■ **TASK ITEM**
Only the lines from the one with "Mask left iliac" through the last line of the data below are to be duplicated, exactly and without pictures.

EXTRACTED INFORMATION START

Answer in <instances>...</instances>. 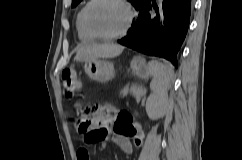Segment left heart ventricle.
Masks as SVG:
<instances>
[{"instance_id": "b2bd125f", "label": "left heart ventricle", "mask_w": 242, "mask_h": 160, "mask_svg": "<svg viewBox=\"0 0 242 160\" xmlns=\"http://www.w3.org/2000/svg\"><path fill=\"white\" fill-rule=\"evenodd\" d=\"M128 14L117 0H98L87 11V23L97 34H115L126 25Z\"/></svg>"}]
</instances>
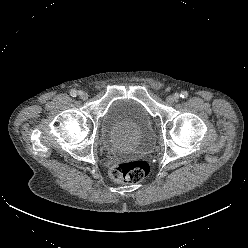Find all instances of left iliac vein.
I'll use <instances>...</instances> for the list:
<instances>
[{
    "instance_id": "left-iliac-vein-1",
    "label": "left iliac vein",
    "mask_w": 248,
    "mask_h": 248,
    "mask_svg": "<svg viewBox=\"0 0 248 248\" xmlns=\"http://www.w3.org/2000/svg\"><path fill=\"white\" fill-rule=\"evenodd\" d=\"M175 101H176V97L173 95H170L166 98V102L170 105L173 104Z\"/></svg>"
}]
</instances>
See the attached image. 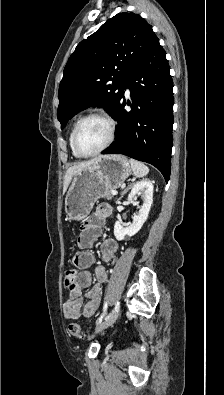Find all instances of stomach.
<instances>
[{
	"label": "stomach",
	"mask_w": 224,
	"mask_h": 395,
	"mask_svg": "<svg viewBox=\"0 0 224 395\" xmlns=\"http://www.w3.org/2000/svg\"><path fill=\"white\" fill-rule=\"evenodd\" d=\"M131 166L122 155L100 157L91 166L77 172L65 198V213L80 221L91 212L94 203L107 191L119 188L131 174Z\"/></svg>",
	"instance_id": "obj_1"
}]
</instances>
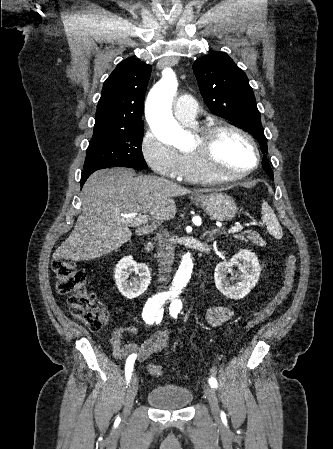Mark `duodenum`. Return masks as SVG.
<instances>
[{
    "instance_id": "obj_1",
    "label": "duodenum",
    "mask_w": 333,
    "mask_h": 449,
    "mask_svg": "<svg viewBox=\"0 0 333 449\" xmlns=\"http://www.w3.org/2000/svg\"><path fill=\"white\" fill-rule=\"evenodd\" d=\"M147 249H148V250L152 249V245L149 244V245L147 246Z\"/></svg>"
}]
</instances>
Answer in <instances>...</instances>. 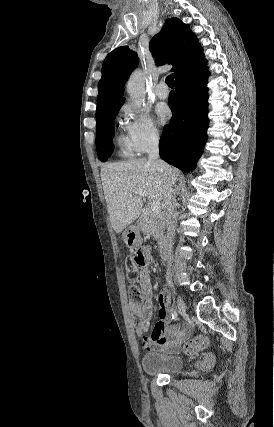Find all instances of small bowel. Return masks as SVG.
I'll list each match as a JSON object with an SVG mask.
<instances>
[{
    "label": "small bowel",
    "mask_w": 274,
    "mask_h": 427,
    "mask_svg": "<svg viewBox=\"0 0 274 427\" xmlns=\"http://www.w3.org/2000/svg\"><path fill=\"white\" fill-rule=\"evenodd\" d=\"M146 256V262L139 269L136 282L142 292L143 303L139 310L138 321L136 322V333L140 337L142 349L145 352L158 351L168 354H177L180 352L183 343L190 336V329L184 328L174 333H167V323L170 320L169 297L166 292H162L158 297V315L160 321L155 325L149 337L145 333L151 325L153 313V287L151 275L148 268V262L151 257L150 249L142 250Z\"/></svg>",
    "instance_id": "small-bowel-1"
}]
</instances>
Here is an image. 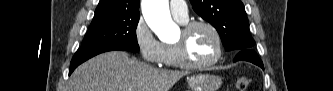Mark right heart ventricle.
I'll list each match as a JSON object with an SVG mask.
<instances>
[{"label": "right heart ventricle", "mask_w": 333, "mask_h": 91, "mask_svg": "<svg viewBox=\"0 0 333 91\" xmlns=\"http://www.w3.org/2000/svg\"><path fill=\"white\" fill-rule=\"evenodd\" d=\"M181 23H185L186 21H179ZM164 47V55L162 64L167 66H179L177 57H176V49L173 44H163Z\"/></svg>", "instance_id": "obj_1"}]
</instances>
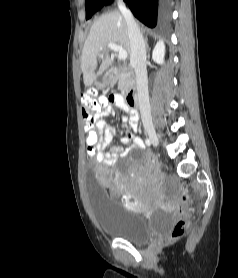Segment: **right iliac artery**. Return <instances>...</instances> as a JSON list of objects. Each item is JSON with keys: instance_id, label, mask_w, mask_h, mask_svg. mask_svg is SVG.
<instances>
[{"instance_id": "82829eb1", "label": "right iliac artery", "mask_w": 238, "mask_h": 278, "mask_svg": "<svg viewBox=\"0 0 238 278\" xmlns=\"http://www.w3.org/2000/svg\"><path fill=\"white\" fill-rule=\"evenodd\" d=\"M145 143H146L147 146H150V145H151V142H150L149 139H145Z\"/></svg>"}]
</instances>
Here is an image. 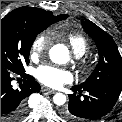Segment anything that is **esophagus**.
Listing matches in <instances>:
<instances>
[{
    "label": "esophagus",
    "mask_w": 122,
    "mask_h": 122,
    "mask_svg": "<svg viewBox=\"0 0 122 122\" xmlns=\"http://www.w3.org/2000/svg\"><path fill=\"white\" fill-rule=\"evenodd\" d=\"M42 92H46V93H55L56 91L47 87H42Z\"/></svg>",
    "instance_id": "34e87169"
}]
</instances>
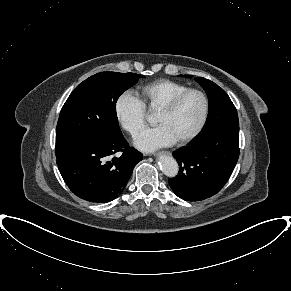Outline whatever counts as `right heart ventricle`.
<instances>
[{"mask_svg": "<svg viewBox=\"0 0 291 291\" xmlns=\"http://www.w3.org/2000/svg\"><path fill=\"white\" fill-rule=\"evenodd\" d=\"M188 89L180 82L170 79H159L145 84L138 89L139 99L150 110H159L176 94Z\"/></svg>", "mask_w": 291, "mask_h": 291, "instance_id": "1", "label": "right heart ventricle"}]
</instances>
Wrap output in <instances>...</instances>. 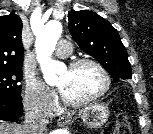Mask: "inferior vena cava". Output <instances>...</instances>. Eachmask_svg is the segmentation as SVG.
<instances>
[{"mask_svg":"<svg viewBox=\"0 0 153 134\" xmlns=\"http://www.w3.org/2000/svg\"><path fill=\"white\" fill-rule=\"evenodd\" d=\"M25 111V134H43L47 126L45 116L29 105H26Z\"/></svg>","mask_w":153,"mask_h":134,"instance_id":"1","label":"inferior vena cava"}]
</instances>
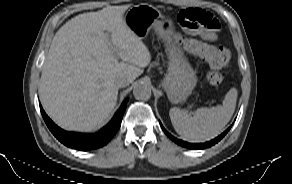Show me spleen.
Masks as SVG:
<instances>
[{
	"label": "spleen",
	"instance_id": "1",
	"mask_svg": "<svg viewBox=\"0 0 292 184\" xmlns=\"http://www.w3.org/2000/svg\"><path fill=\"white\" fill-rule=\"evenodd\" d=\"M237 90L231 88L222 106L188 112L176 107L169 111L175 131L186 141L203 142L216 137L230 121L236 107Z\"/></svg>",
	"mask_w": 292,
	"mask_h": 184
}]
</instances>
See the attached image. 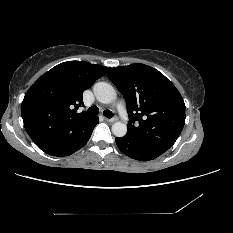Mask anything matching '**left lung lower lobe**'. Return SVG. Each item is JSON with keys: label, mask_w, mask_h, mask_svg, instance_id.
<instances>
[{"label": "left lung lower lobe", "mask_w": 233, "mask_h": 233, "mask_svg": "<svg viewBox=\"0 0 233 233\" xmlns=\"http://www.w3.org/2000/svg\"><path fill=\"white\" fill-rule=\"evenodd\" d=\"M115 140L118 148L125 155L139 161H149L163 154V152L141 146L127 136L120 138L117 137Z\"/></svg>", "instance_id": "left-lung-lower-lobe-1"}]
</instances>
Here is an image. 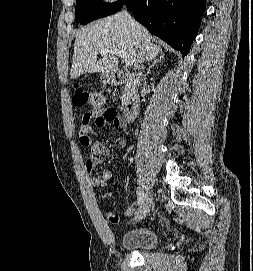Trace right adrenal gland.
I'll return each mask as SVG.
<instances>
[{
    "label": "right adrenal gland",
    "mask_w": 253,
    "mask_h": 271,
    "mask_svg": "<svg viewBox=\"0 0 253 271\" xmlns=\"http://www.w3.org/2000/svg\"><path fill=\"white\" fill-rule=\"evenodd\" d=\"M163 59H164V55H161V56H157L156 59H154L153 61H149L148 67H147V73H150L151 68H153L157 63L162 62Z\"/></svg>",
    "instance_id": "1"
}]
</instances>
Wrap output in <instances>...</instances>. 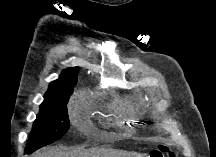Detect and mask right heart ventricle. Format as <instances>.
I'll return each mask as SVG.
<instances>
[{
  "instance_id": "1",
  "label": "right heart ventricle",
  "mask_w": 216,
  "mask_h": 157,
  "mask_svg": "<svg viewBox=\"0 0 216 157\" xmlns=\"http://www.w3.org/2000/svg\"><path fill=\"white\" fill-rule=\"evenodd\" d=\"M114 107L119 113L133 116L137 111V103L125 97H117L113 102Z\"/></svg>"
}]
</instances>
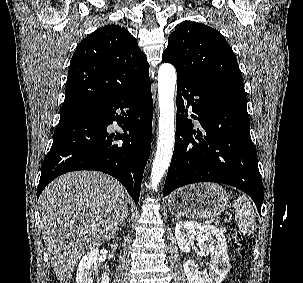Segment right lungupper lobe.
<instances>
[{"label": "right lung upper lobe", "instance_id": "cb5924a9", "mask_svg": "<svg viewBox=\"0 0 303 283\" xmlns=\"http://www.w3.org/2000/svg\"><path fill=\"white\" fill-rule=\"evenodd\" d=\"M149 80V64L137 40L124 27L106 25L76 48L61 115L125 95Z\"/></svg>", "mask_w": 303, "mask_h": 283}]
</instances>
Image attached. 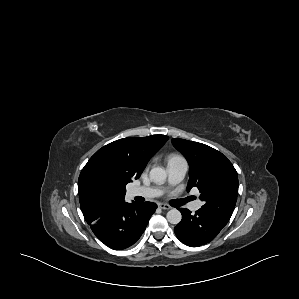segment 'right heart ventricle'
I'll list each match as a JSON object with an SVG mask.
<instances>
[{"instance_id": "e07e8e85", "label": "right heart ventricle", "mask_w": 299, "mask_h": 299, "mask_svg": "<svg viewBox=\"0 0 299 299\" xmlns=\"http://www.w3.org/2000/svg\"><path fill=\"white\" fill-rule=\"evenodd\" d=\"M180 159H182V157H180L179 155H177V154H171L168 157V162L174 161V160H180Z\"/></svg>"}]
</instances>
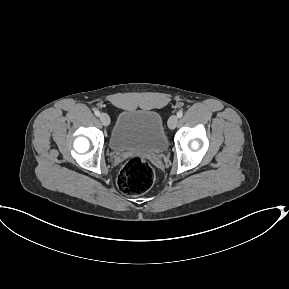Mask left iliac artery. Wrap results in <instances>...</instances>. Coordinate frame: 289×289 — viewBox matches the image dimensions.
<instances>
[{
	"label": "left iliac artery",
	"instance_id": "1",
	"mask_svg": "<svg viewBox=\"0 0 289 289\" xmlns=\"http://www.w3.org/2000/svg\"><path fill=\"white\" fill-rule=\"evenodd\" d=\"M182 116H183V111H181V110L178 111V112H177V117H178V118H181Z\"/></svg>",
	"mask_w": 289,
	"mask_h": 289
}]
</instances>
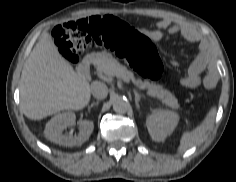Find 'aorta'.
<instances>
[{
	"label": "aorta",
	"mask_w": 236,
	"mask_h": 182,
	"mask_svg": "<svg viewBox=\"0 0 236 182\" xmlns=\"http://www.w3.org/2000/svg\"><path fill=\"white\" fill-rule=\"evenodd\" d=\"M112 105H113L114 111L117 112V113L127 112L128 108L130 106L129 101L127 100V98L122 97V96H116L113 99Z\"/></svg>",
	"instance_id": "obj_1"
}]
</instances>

EXTRACTED INFORMATION END

■ **EXERCISE ANSWER**
Mask left iliac artery. Wrap results in <instances>...</instances>. Coordinate frame: 289×289 — viewBox matches the image dimensions.
<instances>
[{
	"label": "left iliac artery",
	"instance_id": "1",
	"mask_svg": "<svg viewBox=\"0 0 289 289\" xmlns=\"http://www.w3.org/2000/svg\"><path fill=\"white\" fill-rule=\"evenodd\" d=\"M182 116H183V111H181V110L178 111V112H177V117H178V118H181Z\"/></svg>",
	"mask_w": 289,
	"mask_h": 289
}]
</instances>
Find 'aorta'.
<instances>
[{
	"label": "aorta",
	"mask_w": 236,
	"mask_h": 182,
	"mask_svg": "<svg viewBox=\"0 0 236 182\" xmlns=\"http://www.w3.org/2000/svg\"><path fill=\"white\" fill-rule=\"evenodd\" d=\"M112 105H113L114 111L117 112V113L127 112L128 108L130 106L129 101L127 100V98L122 97V96H116L113 99Z\"/></svg>",
	"instance_id": "obj_1"
}]
</instances>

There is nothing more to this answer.